Religion news in brief

Washington, USA - American Muslim, Christian and Jewish leaders say there is an urgent need for U.S. leadership to negotiate a lasting cease-fire in Israel and the Palestinian territories.

In a statement released Monday, the National Interreligious Leadership Initiative for Peace in the Middle East expressed support for President Bush's leadership in the region so far.

Now, the group says the U.S. and its partners should "press more urgently for meaningful, reciprocal, simultaneous steps by Israel and the Palestinian Authority to improve conditions on the ground and help restore people's hopes that a peace agreement is possible."

The steps that the group is advocating include having the Palestinian Authority block illegal arms shipments and disarm militias; a freeze on any expansion of Israeli settlements in the Palestinian territories and reducing military checkpoints for Palestinians; and quietly urging Arab leaders to help form a new, unified Palestinian government that can govern both the West Bank and Gaza. Gaza is controlled by the Islamic militant Hamas, while the Palestinian President Mahmoud Abbas' Fatah movement has a stronghold in the West Bank.
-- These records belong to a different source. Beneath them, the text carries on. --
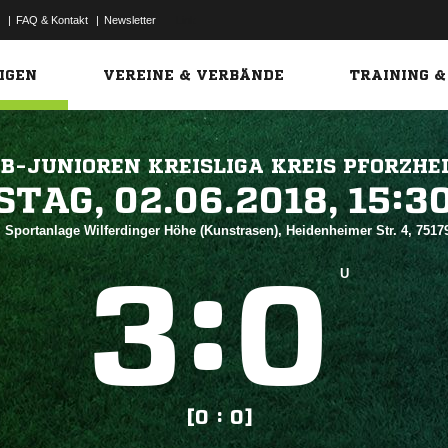
|
FAQ & Kontakt
|
Newsletter
Link
IGEN
VEREINE & VERBÄNDE
TRAINING &
B-JUNIOREN KREISLIGA KREIS PFORZHE
 


 Sportanlage Wilferdinger Höhe (Kunstrasen), Heidenheimer Str. 4, 751
:


U
[0 : 0]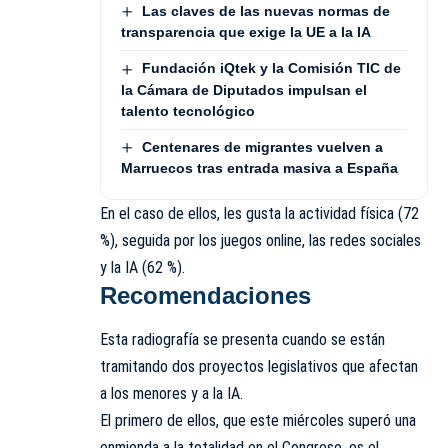
Las claves de las nuevas normas de
transparencia que exige la UE a la IA
Fundación iQtek y la Comisión TIC de
la Cámara de Diputados impulsan el
talento tecnológico
Centenares de migrantes vuelven a
Marruecos tras entrada masiva a España
En el caso de ellos, les gusta la actividad física (72
%), seguida por los juegos online, las redes sociales
y la IA (62 %).
Recomendaciones
Esta radiografía se presenta cuando se están
tramitando dos proyectos legislativos que afectan
a los menores y a la IA.
El primero de ellos, que este miércoles superó una
enmienda a la totalidad en el Congreso, es el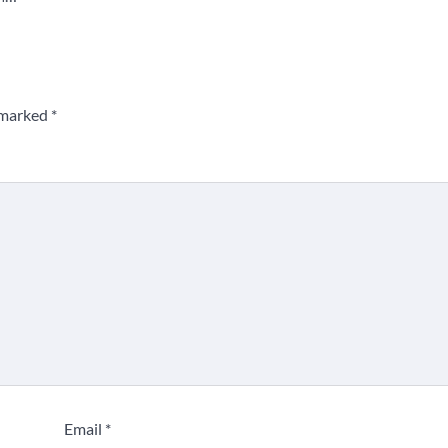
e marked
*
Email
*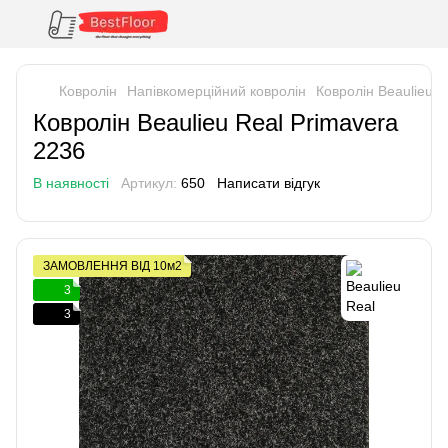
Ковролін
Напівкомерційний ковролін
Ковролін Beaulieu R
Ковролін Beaulieu Real Primavera
2236
В наявності
Артикул:
650
Написати відгук
ЗАМОВЛЕННЯ ВІД 10м2
3
3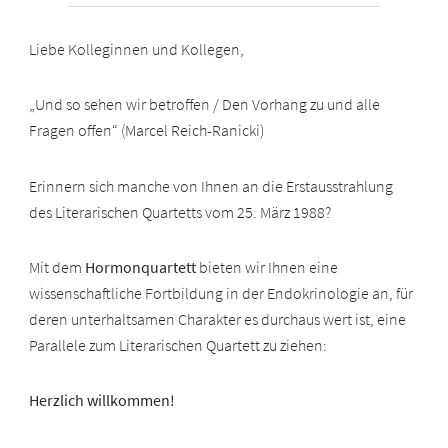
Liebe Kolleginnen und Kollegen,
„Und so sehen wir betroffen / Den Vorhang zu und alle
Fragen offen“ (Marcel Reich-Ranicki)
Erinnern sich manche von Ihnen an die Erstausstrahlung
des Literarischen Quartetts vom 25. März 1988?
Mit dem
Hormonquartett
bieten wir Ihnen eine
wissenschaftliche Fortbildung in der Endokrinologie an, für
deren unterhaltsamen Charakter es durchaus wert ist, eine
Parallele zum Literarischen Quartett zu ziehen:
Herzlich willkommen!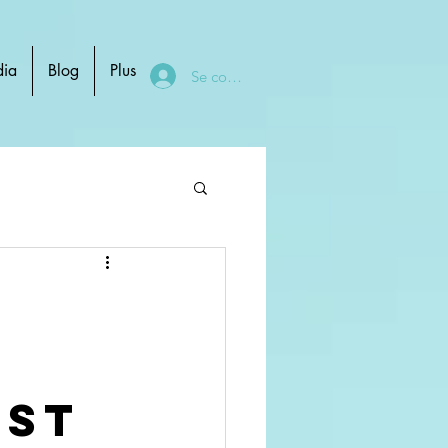
ia
Blog
Plus
Se connecter
Est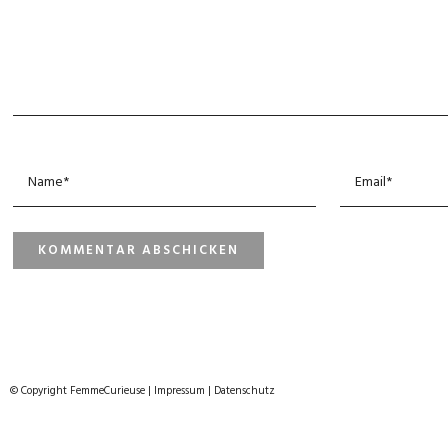
© Copyright FemmeCurieuse
|
Impressum
|
Datenschutz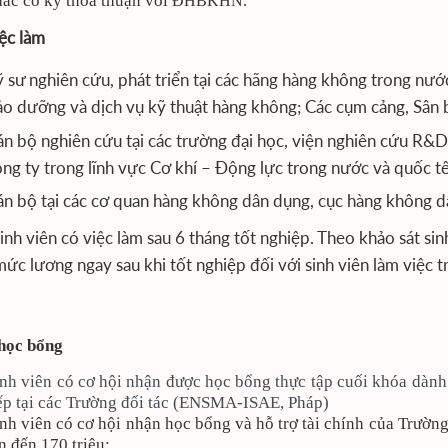
ác có ký thỏa thuận với
ĐHBKHN.
iệc làm
 sư nghiên cứu, phát triển tại các hãng hàng không trong nước
ảo dưỡng và dịch vụ kỹ thuật hàng không; Các cụm cảng, Sân 
án bộ nghiên cứu tại các trường đại học, viện nghiên cứu R&D
ng ty trong lĩnh vực Cơ khí – Động lực trong nước và quốc tế
án bộ tại các cơ quan hàng không dân dụng, cục hàng không 
nh viên có việc làm sau 6 tháng tốt nghiệp. Theo khảo sát si
ức lương ngay sau khi tốt nghiệp đối với sinh viên làm việc
 học bổng
inh viên có cơ hội nhận được học bổng thực tập cuối khóa dàn
ếp tại các Trường đối tác (ENSMA-ISAE, Pháp)
nh viên có cơ hội nhận học bổng và hỗ trợ tài chính của Trường 
n đến 170 triệu;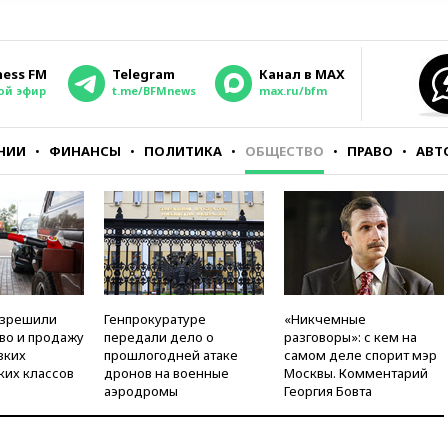
ness FM
Telegram
Канал в MAX
ой эфир
t.me/BFMnews
max.ru/bfm
НИИ
ФИНАНСЫ
ПОЛИТИКА
ОБЩЕСТВО
ПРАВО
АВТ
азрешили
Генпрокуратуре
«Никчемные
во и продажу
передали дело о
разговоры»: с кем на
зких
прошлогодней атаке
самом деле спорит мэр
ких классов
дронов на военные
Москвы. Комментарий
аэродромы
Георгия Бовта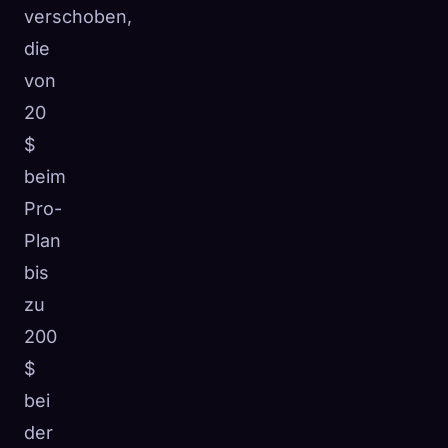
verschoben,
die
von
20
$
beim
Pro-
Plan
bis
zu
200
$
bei
der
Among the more than 30 signers of the statement are Roman Catholic Cardinal Theodore McCarrick, former archbishop of Washington; Chicago Cardinal Francis George, president of the U.S. Conference of Catholic Bishops; Rabbi David Saperstein of the Religious Action Center of Reform Judaism; Conservative Rabbi Elliot Dorff of American Jewish University in Los Angeles; Sayyid Syeed, national director of the Islamic Society of North America; and Imam Yahya Hendi, Georgetown University chaplain.